Extracted data entries:
>>>>
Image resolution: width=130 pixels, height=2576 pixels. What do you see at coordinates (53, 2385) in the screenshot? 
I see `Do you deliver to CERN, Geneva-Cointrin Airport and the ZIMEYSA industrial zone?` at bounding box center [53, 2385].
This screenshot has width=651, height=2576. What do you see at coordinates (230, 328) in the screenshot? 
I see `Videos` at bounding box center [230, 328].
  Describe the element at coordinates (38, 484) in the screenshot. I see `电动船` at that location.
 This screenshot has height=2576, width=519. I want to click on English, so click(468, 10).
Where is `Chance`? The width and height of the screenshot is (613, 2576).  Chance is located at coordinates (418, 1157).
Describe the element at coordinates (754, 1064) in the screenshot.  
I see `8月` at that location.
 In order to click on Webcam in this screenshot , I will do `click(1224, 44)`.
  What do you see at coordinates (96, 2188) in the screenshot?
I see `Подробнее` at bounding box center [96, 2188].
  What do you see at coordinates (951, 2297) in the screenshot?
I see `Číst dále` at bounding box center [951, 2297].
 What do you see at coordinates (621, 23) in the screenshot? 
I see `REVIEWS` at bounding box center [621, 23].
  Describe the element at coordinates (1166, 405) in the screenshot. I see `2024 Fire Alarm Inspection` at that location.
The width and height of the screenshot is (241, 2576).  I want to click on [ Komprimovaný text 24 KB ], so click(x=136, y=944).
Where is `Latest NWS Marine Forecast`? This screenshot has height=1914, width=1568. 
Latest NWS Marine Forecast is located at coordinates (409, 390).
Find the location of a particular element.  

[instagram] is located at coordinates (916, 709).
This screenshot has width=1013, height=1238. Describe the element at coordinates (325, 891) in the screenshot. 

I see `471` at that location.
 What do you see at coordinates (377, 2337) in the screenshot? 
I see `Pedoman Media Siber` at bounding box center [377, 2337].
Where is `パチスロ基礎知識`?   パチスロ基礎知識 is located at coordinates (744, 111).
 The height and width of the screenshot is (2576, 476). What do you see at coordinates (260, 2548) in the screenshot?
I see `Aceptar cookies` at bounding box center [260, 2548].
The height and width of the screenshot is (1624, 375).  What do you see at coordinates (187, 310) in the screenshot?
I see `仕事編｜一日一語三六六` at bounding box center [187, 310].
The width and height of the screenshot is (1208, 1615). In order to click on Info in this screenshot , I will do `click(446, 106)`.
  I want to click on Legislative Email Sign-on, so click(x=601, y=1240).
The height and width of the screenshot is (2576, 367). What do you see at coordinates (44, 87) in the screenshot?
<<<<
■ About this task
Return exactly what appears in the records from the line with "has height=1914, width=1568." through the final line, and nothing else.

■ Response
Where is `Latest NWS Marine Forecast`? This screenshot has height=1914, width=1568. 
Latest NWS Marine Forecast is located at coordinates (409, 390).
Find the location of a particular element.  

[instagram] is located at coordinates (916, 709).
This screenshot has width=1013, height=1238. Describe the element at coordinates (325, 891) in the screenshot. 

I see `471` at that location.
 What do you see at coordinates (377, 2337) in the screenshot? 
I see `Pedoman Media Siber` at bounding box center [377, 2337].
Where is `パチスロ基礎知識`?   パチスロ基礎知識 is located at coordinates (744, 111).
 The height and width of the screenshot is (2576, 476). What do you see at coordinates (260, 2548) in the screenshot?
I see `Aceptar cookies` at bounding box center [260, 2548].
The height and width of the screenshot is (1624, 375).  What do you see at coordinates (187, 310) in the screenshot?
I see `仕事編｜一日一語三六六` at bounding box center [187, 310].
The width and height of the screenshot is (1208, 1615). In order to click on Info in this screenshot , I will do `click(446, 106)`.
  I want to click on Legislative Email Sign-on, so click(x=601, y=1240).
The height and width of the screenshot is (2576, 367). What do you see at coordinates (44, 87) in the screenshot?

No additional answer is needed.